Es lebe der Wirtschaftsbürger

Nachdem wir uns bereits vom uncoolen Bildungsbürger verabschiedet haben, weil der den ganzen Tag lang viersprachig Gedichte analysiert statt ordentlich shoppen zu gehen, geht es nun auch dem Staatsbürger an den Kragen. Wenn dem was nicht passt, dann geht er auf die Straße statt an die Börse und stört den öffentlichen Seelenfrieden.

Jetzt führt Baden-Württemberg, wo man noch nie Gedichte analysiert hat, zumindest nicht auf Hochdeutsch, als erstes Bundesland an seinen Schulen das Pflichtfach „Wirtschaft und Beruf“ ein. Das Fach soll den Kindern helfen, „zu mündigen Wirtschaftsbürgern“ zu werden.

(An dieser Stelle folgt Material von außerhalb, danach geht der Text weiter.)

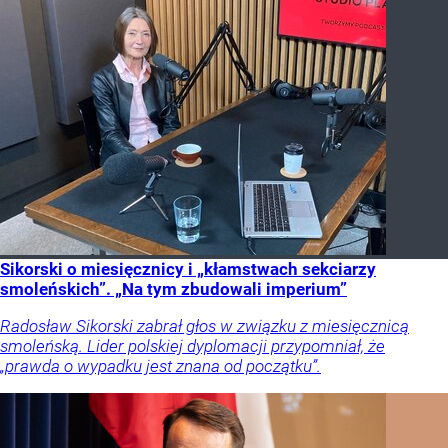
Sikorski o miesięcznicy i „kłamstwach sekciarzy
smoleńskich”. „Na tym zbudowali imperium”
Radosław Sikorski zabrał głos w związku z miesięcznicą
smoleńską. Lider polskiej dyplomacji przypomniał, że
„prawda o wypadku jest znana od początku”.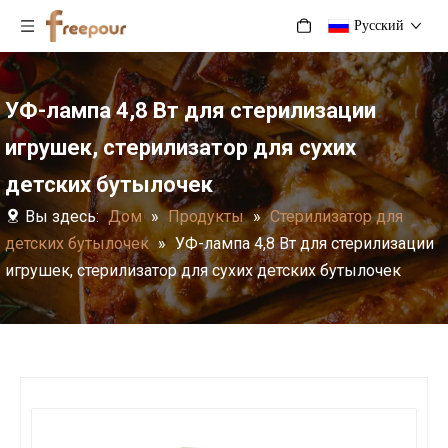
Pусский
УФ-лампа 4,8 Вт для стерилизации
игрушек, стерилизатор для сухих
детских бутылочек
Вы здесь:
Дом
»
Продукты
»
Стерилизатор для
детских бутылочек
»
УФ-лампа 4,8 Вт для стерилизации
игрушек, стерилизатор для сухих детских бутылочек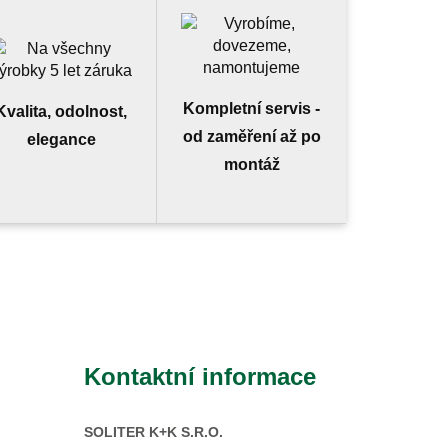
Kompletní servis -
Kvalita, odolnost,
od zaměření až po
elegance
montáž
Kontaktní informace
SOLITER K+K S.R.O.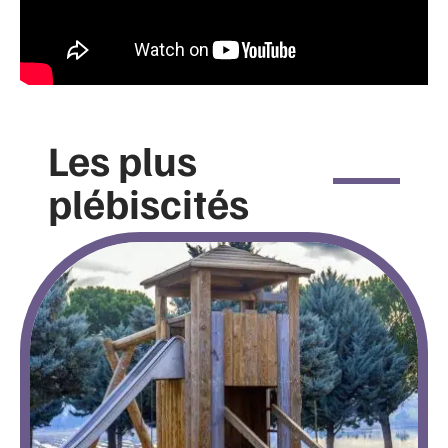
Les plus
plébiscités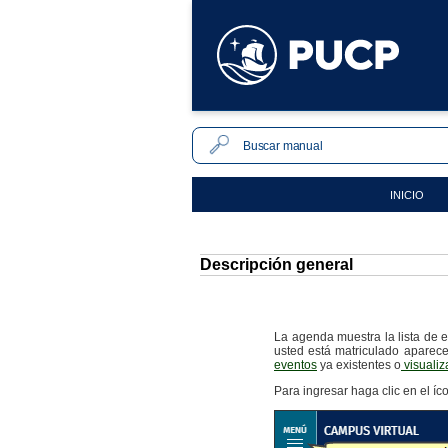
INICIO
Descripción general
La agenda muestra la lista de 
usted está matriculado aparec
eventos
ya existentes o
visualiz
Para ingresar haga clic en el 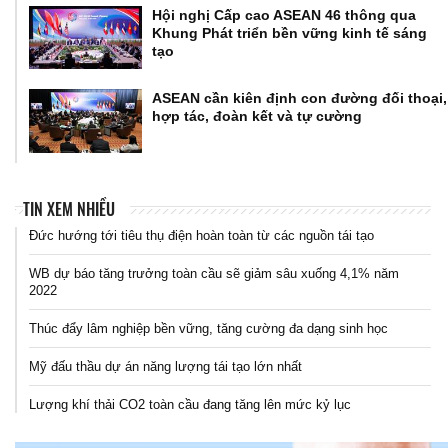
Hội nghị Cấp cao ASEAN 46 thông qua
Khung Phát triển bền vững kinh tế sáng
tạo
ASEAN cần kiên định con đường đối thoại,
hợp tác, đoàn kết và tự cường
TIN XEM NHIỀU
Đức hướng tới tiêu thụ điện hoàn toàn từ các nguồn tái tạo
WB dự báo tăng trưởng toàn cầu sẽ giảm sâu xuống 4,1% năm
2022
Thúc đẩy lâm nghiệp bền vững, tăng cường đa dạng sinh học
Mỹ đấu thầu dự án năng lượng tái tạo lớn nhất
Lượng khí thải CO2 toàn cầu đang tăng lên mức kỷ lục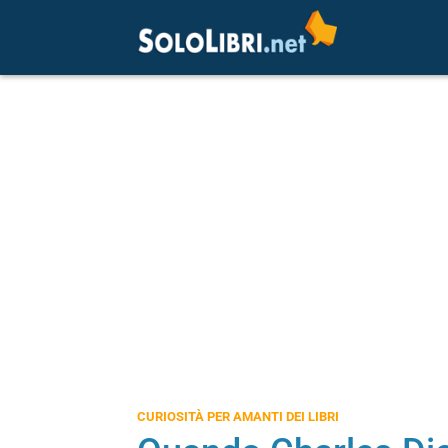
CURIOSITÀ PER AMANTI DEI LIBRI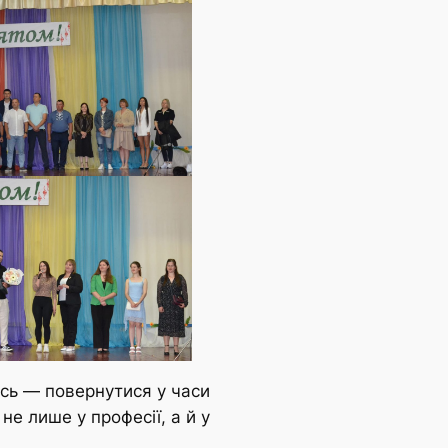
ось — повернутися у часи
е лише у професії, а й у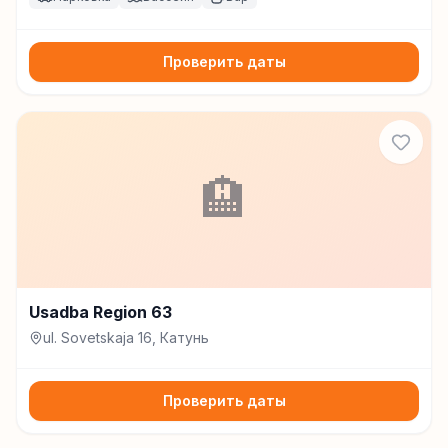
Проверить даты
🏨
Usadba Region 63
ul. Sovetskaja 16, Катунь
Проверить даты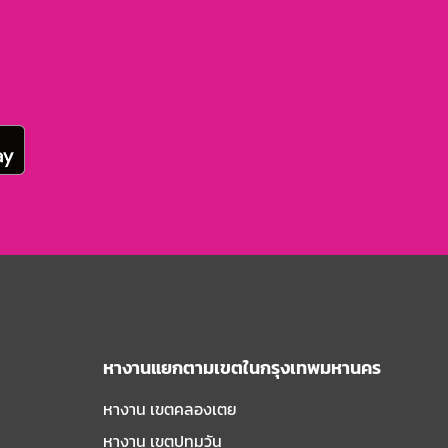
หางานแยกตามเขตในกรุงเทพมหานคร
หางาน เขตคลองเตย
หางาน เขตปทุมวัน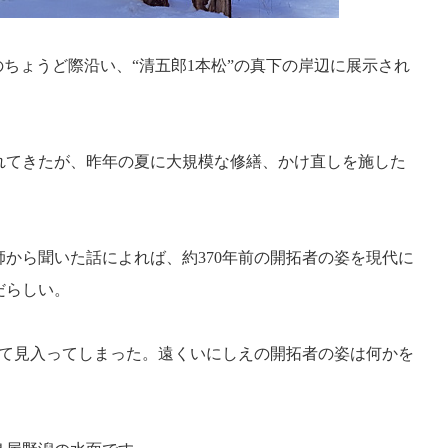
のちょうど際沿い、“清五郎1本松”の真下の岸辺に展示され
されてきたが、昨年の夏に大規模な修繕、かけ直しを施した
から聞いた話によれば、約370年前の開拓者の姿を現代に
だらしい。
めて見入ってしまった。遠くいにしえの開拓者の姿は何かを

Damit werden die künftigen Wirtschaftsbürger dann endlich so lebenswichtige, in der Schule sträflich vernachlässigte Fragen behandeln wie „Wie oft kann ich einen Euro ausgeben?“

„Muss ich echt meine Miete jeden Monat bezahlen oder reicht es, wenn ich sie einmal am Tag auf Facebook poste?“

Oder „Wieso kriegt die blöde Emma-Marie von ihren Eltern das geile neue I-Phone und ich nicht?“

In den Leistungskursen wird man sich vielleicht sogar mit der Frage beschäftigen, wie es sein kann, dass im kommenden Jahr das reichste Prozent der Weltbevölkerung vermögender sein wird als der ganze irrelevante Rest. Anders als viersprachige Gedichte-Analysierer werden Wirtschaftsbürger da sicher eine befriedigende Antwort finden.